One of my jobs in supporting schools is to work with the principal and coach on what to look for when they are coaching teachers and gathering data during phase two of the coaching process (observation, demonstrating, side-by-side coaching, co-observation). When I am teaching them how to collect the data of teaching while they’re observing, I always give the same directive: write everything down. They nod.
We head into the first classroom.
The second I sit down in a classroom, I start writing. I jot down what the teacher is doing, I jot down what the kids are doing, I jot down what the assignment on the board says, I jot down how long certain tasks are taking, I jot down how many open-ended questions the teacher is asking the kids, I jot down who answers which questions. I literally jot everything down…I never stop!

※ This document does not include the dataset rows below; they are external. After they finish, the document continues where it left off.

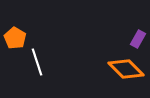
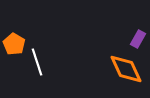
orange pentagon: moved 1 px left, 6 px down
orange diamond: rotated 21 degrees clockwise
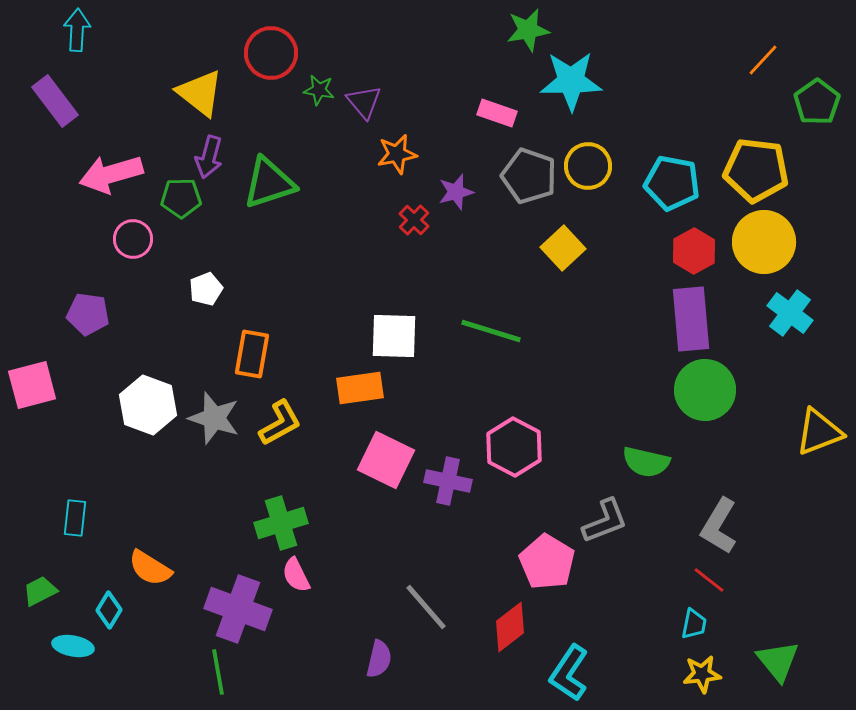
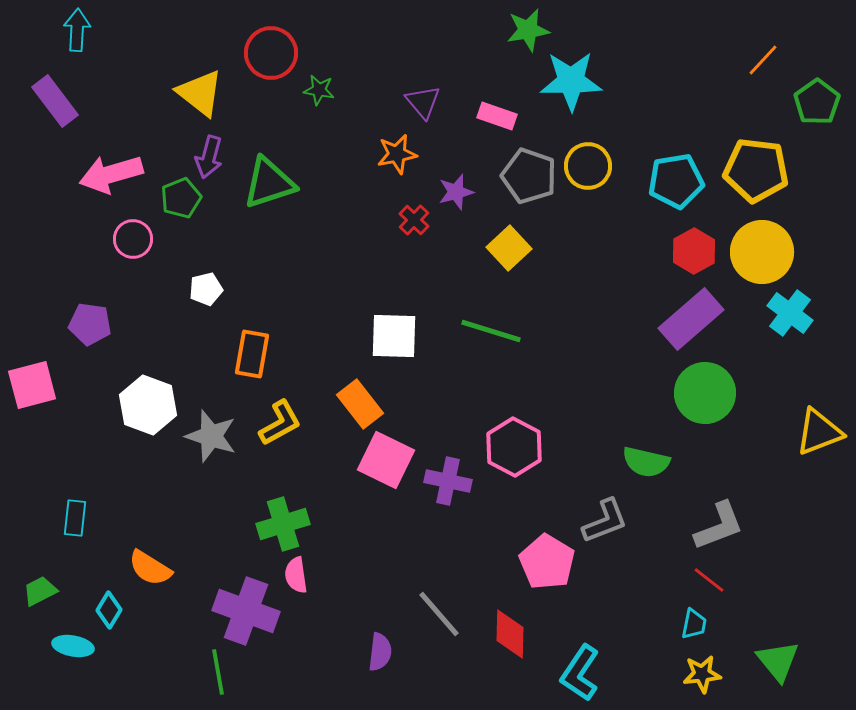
purple triangle at (364, 102): moved 59 px right
pink rectangle at (497, 113): moved 3 px down
cyan pentagon at (672, 183): moved 4 px right, 2 px up; rotated 20 degrees counterclockwise
green pentagon at (181, 198): rotated 21 degrees counterclockwise
yellow circle at (764, 242): moved 2 px left, 10 px down
yellow square at (563, 248): moved 54 px left
white pentagon at (206, 289): rotated 8 degrees clockwise
purple pentagon at (88, 314): moved 2 px right, 10 px down
purple rectangle at (691, 319): rotated 54 degrees clockwise
orange rectangle at (360, 388): moved 16 px down; rotated 60 degrees clockwise
green circle at (705, 390): moved 3 px down
gray star at (214, 418): moved 3 px left, 18 px down
green cross at (281, 523): moved 2 px right, 1 px down
gray L-shape at (719, 526): rotated 142 degrees counterclockwise
pink semicircle at (296, 575): rotated 18 degrees clockwise
gray line at (426, 607): moved 13 px right, 7 px down
purple cross at (238, 609): moved 8 px right, 2 px down
red diamond at (510, 627): moved 7 px down; rotated 51 degrees counterclockwise
purple semicircle at (379, 659): moved 1 px right, 7 px up; rotated 6 degrees counterclockwise
cyan L-shape at (569, 673): moved 11 px right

It is inevitable that when I stop to take a breath during my note-taking, I look over at the coach and principal and they have, at most, two bullet points jotted down. And they look at me and one of them will whisper, “What on earth are you writing down?”
And I say, “Everything!”
I have learned through many years of observing teachers that the more I write down, the better my debriefing will go. More information equals a stronger debriefing.
Also, more information means that I’m likely to be able to pick up on a pattern of behaviors that I might want to address. For example, I remember visiting a classroom once where the teacher called on a student seventeen times in ten minutes, while the other kids did not even answer once. I was able to say, during the debriefing, “Were you aware that you called on Kevin seventeen times in the ten minutes I was in your classroom and that the other students did not answer during that time? What effect do you think that has on their skill mastery? How might we adjust that so that all kids have the opportunity to respond and receive feedback from you?”
Without the data that I had gathered during my observation, my debriefing might have gone like this, “You know, you called on Kevin a lot. I’d like to talk about how you can call on other kids more often. What do you think?”
When I fail to gather enough data through my note-taking during an observation, I end up giving very vague and oftentimes evaluative data such as, “I really liked your lesson,” or “I think you should increase the level of engagement and get kids more engaged.” We need to make the connection that the amount of data that I collect during an observation is linked to the quality of the debriefing with that teacher.